I found a teddy bear that read “I love Hilton Head”. As father and husband to our brood, John made a very unselfish decision. After having the children and living in NYC, we both became apprehensive about safety and life quality after 9/11. As a mother, I was tired of the worry and felt it taxing in an already demanding environment such as Manhattan. There was an opportunity to take the children to Hilton Head Island for a primary, winter home and keep NYC for later. So we sublet NYC to a very nice family that were firmly planted in Manhattan and pulled up roots for our journey south. This was no easy thing for my husband John, a native New Yorker from Albany whose career and destiny had pointed to the Big Apple his whole life. But he felt great salve in the fifteen years spent there, the job achievements and the lifetime experience, and balanced that against his wants for his children. I wanted the teddy bear to remind him that the great generosity of his heart to move for the boys and I would always be around the house written on this little bear’s tummy. I will never forget this act of John’s as a father, it was no less than heroic.

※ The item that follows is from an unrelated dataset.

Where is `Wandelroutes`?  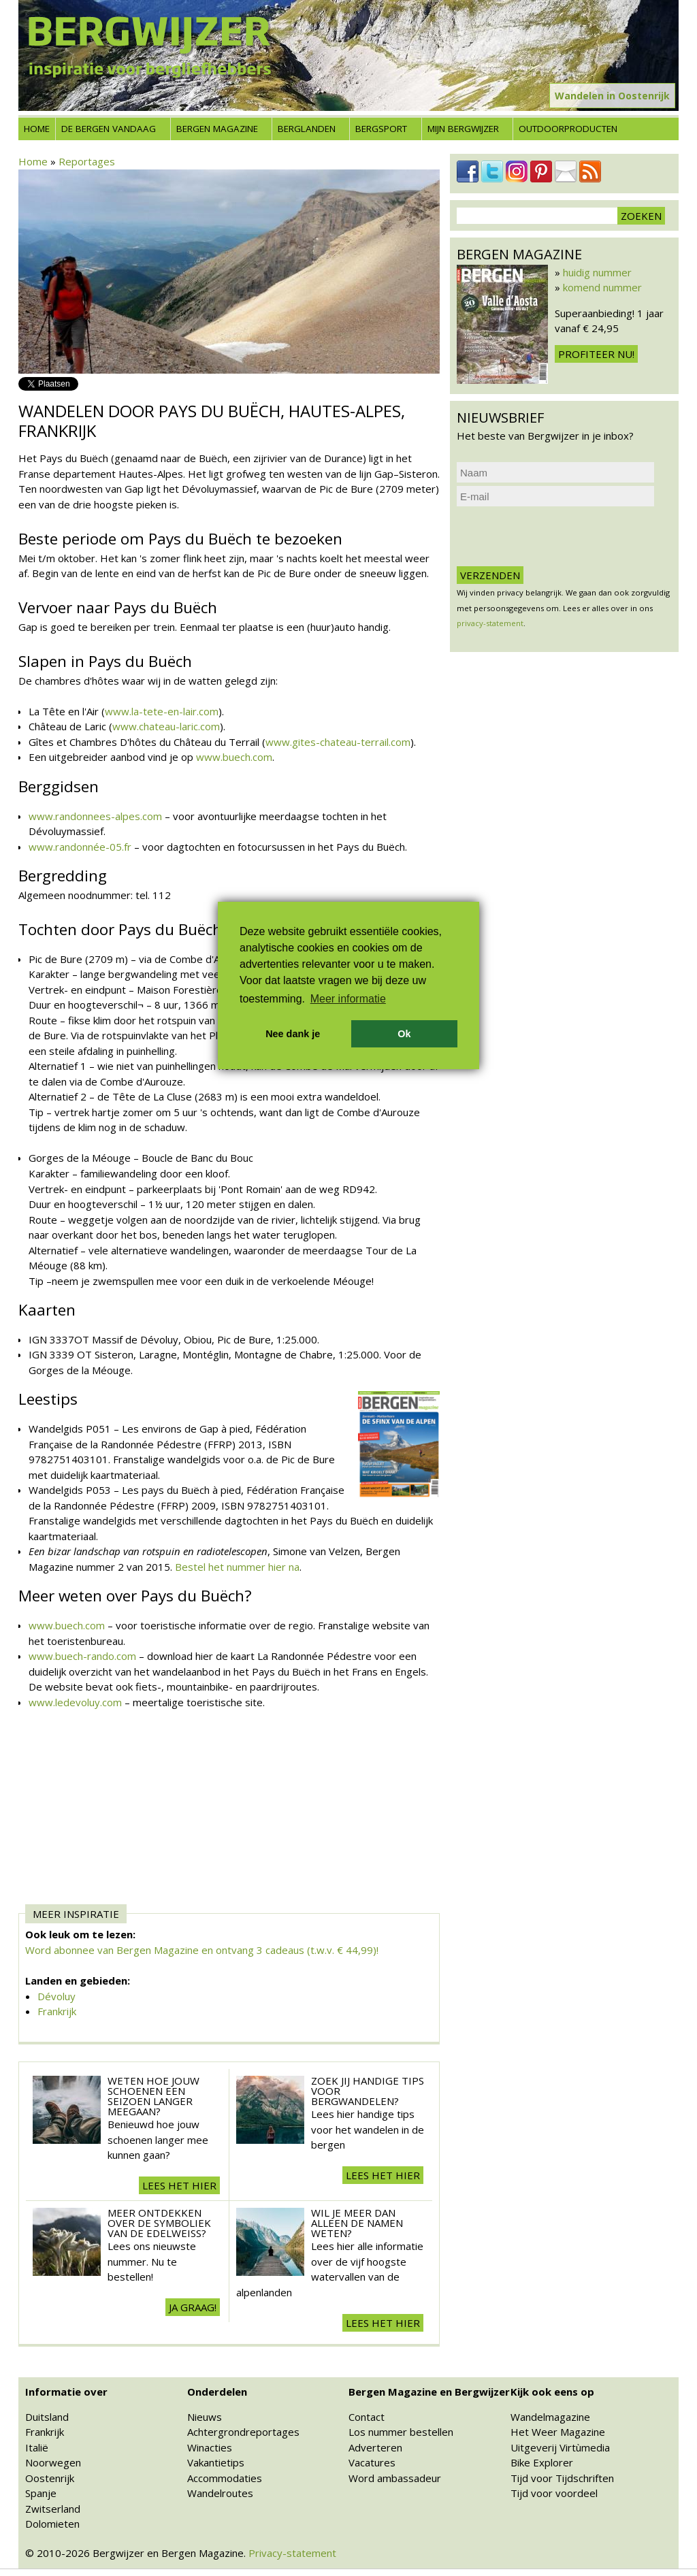 Wandelroutes is located at coordinates (220, 2493).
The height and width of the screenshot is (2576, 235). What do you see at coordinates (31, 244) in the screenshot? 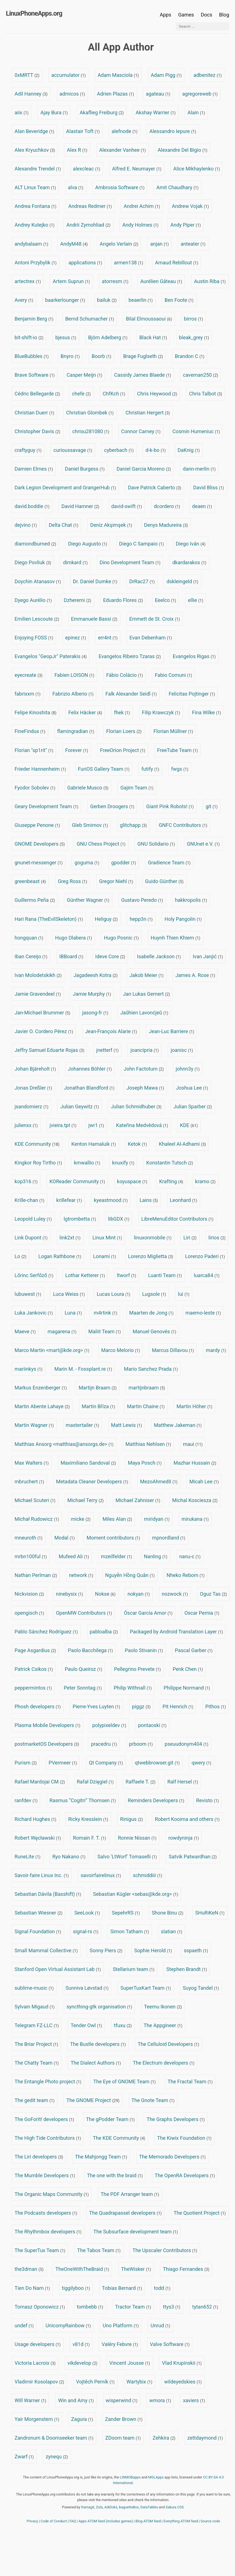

The wrinkles and hiccups came in the form of travel delays and thunderstorms. John was attending his niece’s graduation in L.I. on Saturday after a week of work in NYC. The flight in on Sunday to us and his Father’s Day was delayed and John called from the runway. We had scheduled to boat and tube with another family to enjoy the Dads and we promised to circle the boat close to the dock to pick him up on his late arrival.
And then the storm broke out just as Papa arrived. The tube never made it from its secure place and we spend the next hour in a sheltered boat house awaiting the end of the storm. The end never came. We moved the celebration inside where the women chatted, the children played and the men watched golf. Ahhh……well made plans. But we did hug and kiss and tell Papa how wonderful he is many times. And he opened his gifts of deodorant and mouth wash with great joy and humility. Papa John, a gift of a father in this house.